FSD2789 Work Values and Attitudes of Students in Higher Education 2011
The dataset is (B) available for research, teaching and study.
Study description in other languages
- No other files available
- Helve, Helena (University of Tampere. School of Social Sciences and Humanities)
- Svynarenko, Arseniy (University of Tampere. School of Social Sciences and Humanities)
employment, employment history, expectation, graduates, labour market, occupational life, students (college), temporary employment, tertiary education, unemployment, values
The respondents were Finnish university and university of applied sciences graduates and students about to graduate, and the study charted their values and attitudes towards employment and society. The study was conducted using an online questionnaire which was available on the employment services webpages of Finnish universities and universities of applied sciences. The majority of the questions are based on Helena Helve's previous longitudinal comparative research. The identity horizon developed by James Côté has also been used in the questionnaire.

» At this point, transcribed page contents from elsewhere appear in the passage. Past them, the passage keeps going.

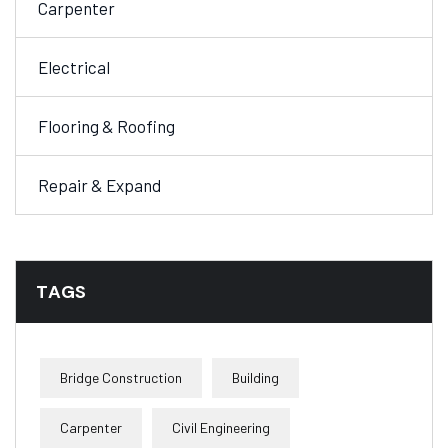
Carpenter
Electrical
Flooring & Roofing
Repair & Expand
TAGS
Bridge Construction
Building
Carpenter
Civil Engineering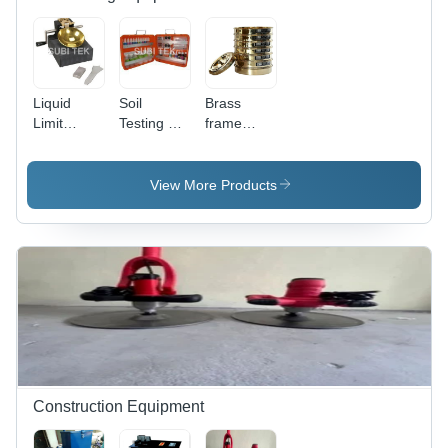
Liquid
Soil
Brass
Limit
Testing Kit
frame
Device -
- Color:
sieves
Application:
Red
Laboratory
View More Products
Construction Equipment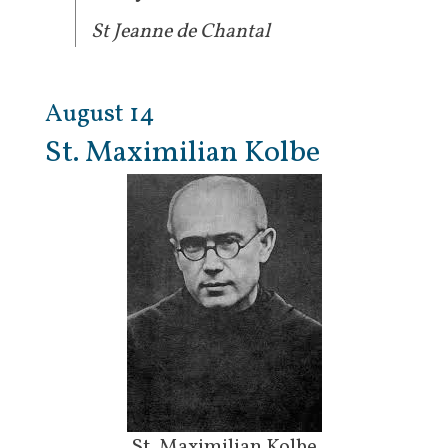
St Jeanne de Chantal
August 14
St. Maximilian Kolbe
St. Maximilian Kolbe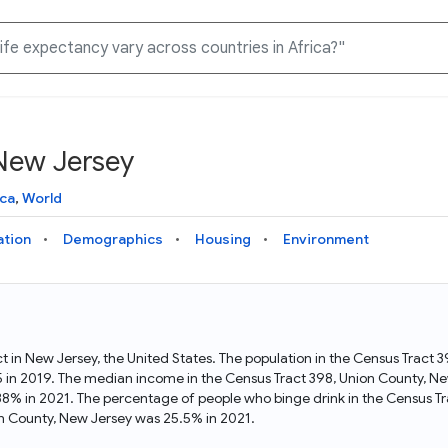
 New Jersey
Knowledge Graph
Docs
Why Data Commons
Explore what data is available and understand the graph
Learn how to access and visualize Data Commons data:
Discover why Data Commons is revolutionizing data access
ca
,
World
structure
docs for the website, APIs, and more, for all users and
and analysis. Learn how its unified Knowledge Graph
needs
empowers you to explore diverse, standardized data
ation
Demographics
Housing
Environment
Statistical Variable Explorer
API
Data Sources
Explore statistical variable details including metadata and
observations
Access Data Commons data programmatically, using REST
Get familiar with the data available in Data Commons
and Python APIs
ct in New Jersey, the United States. The population in the Census Tract
5 in 2019. The median income in the Census Tract 398, Union County, N
Data Download Tool
38% in 2021. The percentage of people who binge drink in the Census T
n County, New Jersey was 25.5% in 2021.
Download data for selected statistical variables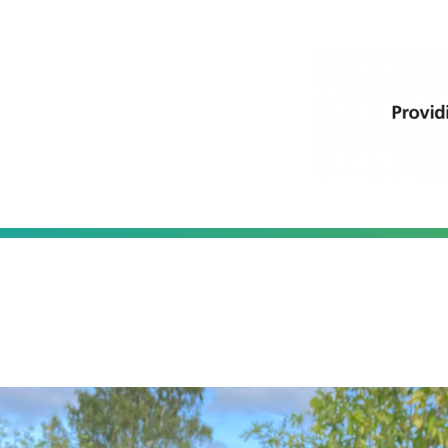
thumbria Primary C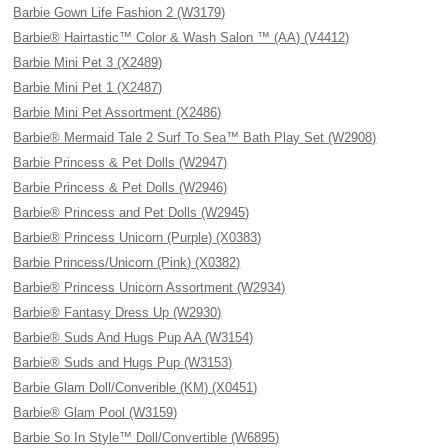
Barbie Gown Life Fashion 2 (W3179)
Barbie® Hairtastic™ Color & Wash Salon ™ (AA) (V4412)
Barbie Mini Pet 3 (X2489)
Barbie Mini Pet 1 (X2487)
Barbie Mini Pet Assortment (X2486)
Barbie® Mermaid Tale 2 Surf To Sea™ Bath Play Set (W2908)
Barbie Princess & Pet Dolls (W2947)
Barbie Princess & Pet Dolls (W2946)
Barbie® Princess and Pet Dolls (W2945)
Barbie® Princess Unicorn (Purple) (X0383)
Barbie Princess/Unicorn (Pink) (X0382)
Barbie® Princess Unicorn Assortment (W2934)
Barbie® Fantasy Dress Up (W2930)
Barbie® Suds And Hugs Pup AA (W3154)
Barbie® Suds and Hugs Pup (W3153)
Barbie Glam Doll/Converible (KM) (X0451)
Barbie® Glam Pool (W3159)
Barbie So In Style™ Doll/Convertible (W6895)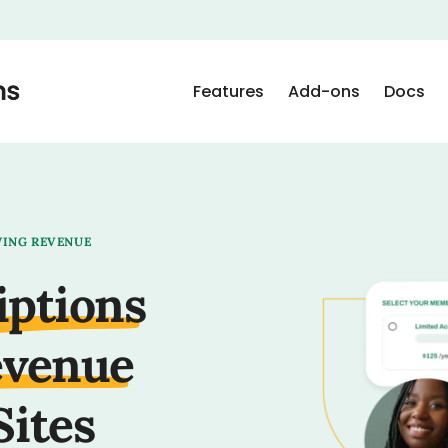
Features
Add-ons
Docs
WING REVENUE
iptions
evenue
Sites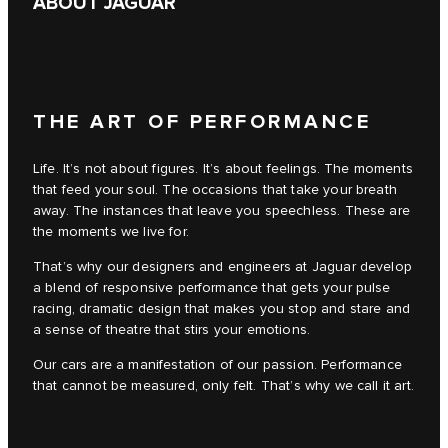
ABOUT JAGUAR
THE ART OF PERFORMANCE
Life. It’s not about figures. It’s about feelings. The moments
that feed your soul. The occasions that take your breath
away. The instances that leave you speechless. These are
the moments we live for.
That’s why our designers and engineers at Jaguar develop
a blend of responsive performance that gets your pulse
racing, dramatic design that makes you stop and stare and
a sense of theatre that stirs your emotions.
Our cars are a manifestation of our passion. Performance
that cannot be measured, only felt. That’s why we call it art.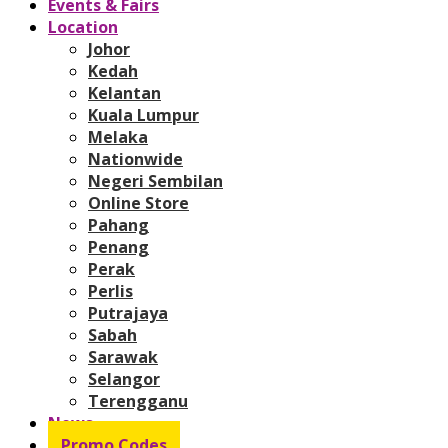
Events & Fairs
Location
Johor
Kedah
Kelantan
Kuala Lumpur
Melaka
Nationwide
Negeri Sembilan
Online Store
Pahang
Penang
Perak
Perlis
Putrajaya
Sabah
Sarawak
Selangor
Terengganu
News
Promo Codes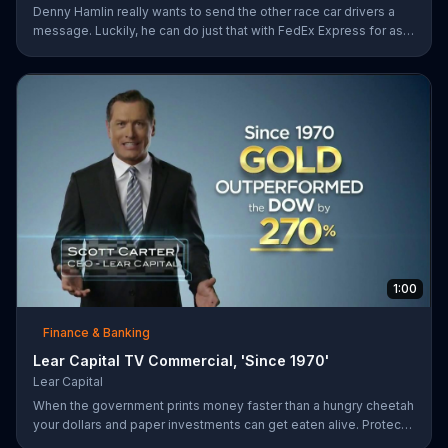
Denny Hamlin really wants to send the other race car drivers a
message. Luckily, he can do just that with FedEx Express for as
low as $7.50.
1:00
Finance & Banking
Lear Capital TV Commercial, 'Since 1970'
Lear Capital
When the government prints money faster than a hungry cheetah
your dollars and paper investments can get eaten alive. Protect
your wealth by investing in gold, find out how by calling Lear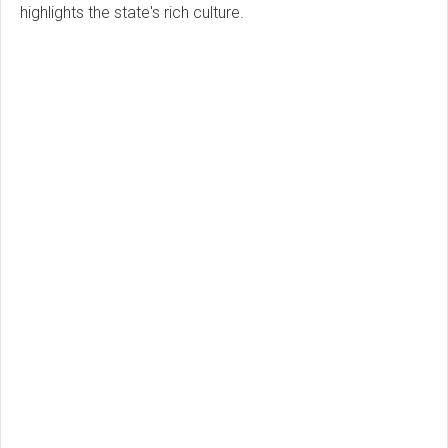
highlights the state's rich culture.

The respondents were first asked to which extent they agreed with several statements relating to employment, taxation, pay, job security, trade unions, employment policy, entrepreneurship, influence of the market forces, economic crisis, commitment to job, importance of work and success at work. Importance of various characteristics of the job and working environment were charted as well as how the respondents viewed paid work (e.g. "only as a means to earn a living", "a duty of every member of society"). The next set of questions explored the likelihood of possible future developments in employment and occupational life, such as increase in part-time or temporary work. The respondents were asked to what extent they agreed with several statements charting their values and attitudes, such as "Differences in the social standing of people are acceptable because they show how well people have made use of their opportunities" and "In my opinion, everyone should have the freedom to live as they see fit".
Work history was investigated with questions about participation in different unwaged activities (volunteering, work placement, internship etc.), experiences of temporary employment, and the number of employers. A number of statements charted the respondents' attitudes towards further education and career advancement. Attitudes towards temporary employment, the most important characteristics of a job and readiness to move abroad to work were investigated. The respondents were asked whether they felt they could have influence over their own life.
Background variables included, among others, the respondent's gender, household composition, education, employment status, self-perceived social class, type of job contract and size of the municipality of residence.